There is a good chance that the mobile phone you own is not manufactured by Motorola. But it was not always this way: Motorola was once the brand most associated with the mobile phone, and the firm whose products first popularised them. The Chinese company has now made the announcement that the brand will no longer exist a year after Lenovo purchased it.
What was the problem with Motorola then? The invention of the mobile phone can be dated back to 1947 and a group of engineers led by Douglas Ring who were employed by Bell Labs in the United States. All the basic principles and features we now associate with a mobile phone and cellular network were established by this team, but the technology of the day was simply incapable of realising their visionary concepts. It wasn’t until April 1973 that a team of Motorola engineers led by Martin Cooper created the world’s first functioning cellular mobile phone. And even then there wasn’t a network for it to use: the first experimental cellular network was built in Chicago four years later, and didn’t reach the UK until 1985. Motorola was unquestionably the more innovative of the two major manufacturers and designers of mobile phones at the time—the other was Nokia. This company introduced us to the renowned DynaTAC 8000 in 1984, the MicroTAC, the world’s first flip phone, in 1989, and the StarTAC, the world’s first clamshell phone, which was also the smallest and lightest mobile phone of its time, in 1996. In 1991 Motorola released the world’s first GSM cellular handset (Motorola 3200). In 1993 it manufactured the world’s first mobile phone using the GSM 1800MHz band (Motorola m300), followed by the first tri-band mobile phone in 1999 (Motorola L7089). Together BT Cellnet and Motorola launched the world’s first GPRS mobile data service in 2000, using the Motorola Timeport T-260.

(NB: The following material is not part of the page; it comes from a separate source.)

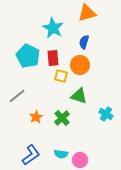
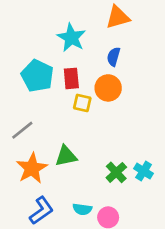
green triangle: (79, 96) -> (66, 156), moved, turned -30
cyan cross: (106, 114) -> (144, 171), moved
orange star: (36, 117) -> (32, 168), moved, size x1.6
green cross: (62, 118) -> (116, 172), moved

Motorola StarTAC, the smallest flip phone of its day. CC BY-SA, Nkp911m500 In point of fact, Motorola set world records from the beginning. The company that would become Motorola began life in 1928 as Galvin Manufacturing Corporation, of Chicago. It quickly established itself as a specialist in radio technology, developing the first in-car radios – hence MOTOR (representing the car) and VictrOLA (representing sound, from the Victrola Talking Machine Company).
The firm went on to create the first walkie-talkies for military use, the in-car radio-telephone, the world’s first pager, and we even heard Neil Armstrong’s immortal words when he stepped foot onto the lunar surface in 1969 thanks to Motorola radio technology. And this is in addition to the firm’s pioneering work on semiconductors, microprocessors (the Motorola M68000 family powered popular computers such as the Atari ST, Amiga and early Apple Macintoshes) televisions, and barcode scanners.
Motorola was the largest mobile phone manufacturer in the world before Nokia knocked them off their top spot in 1998. The Razr, the world’s best-selling clamshell phone and one of the thinnest ever produced, was released in 2004 and gave the company a brief resurgence in fortunes. But between 2006 and 2009, Motorola’s mobile market share plummeted from 21% to 6%.
How did everything go wrong? Motorola had a problem because it was a hardware technology company; however, beginning in the middle of the 2000s, software was driving the mobile phone industry. Motorola was weak in this area because their smartphones switched between Linux and Windows-based operating systems, and their interface was perceived as clunky in comparison to that of its rivals. Products such as the Motorola Q, a Blackberry-like smartphone with a QWERTY keyboard, fared poorly compared to the competition, while the arrival of the Apple iPhone in 2007 changed the game for everyone, as the mobile phone morphed into a pocket computer.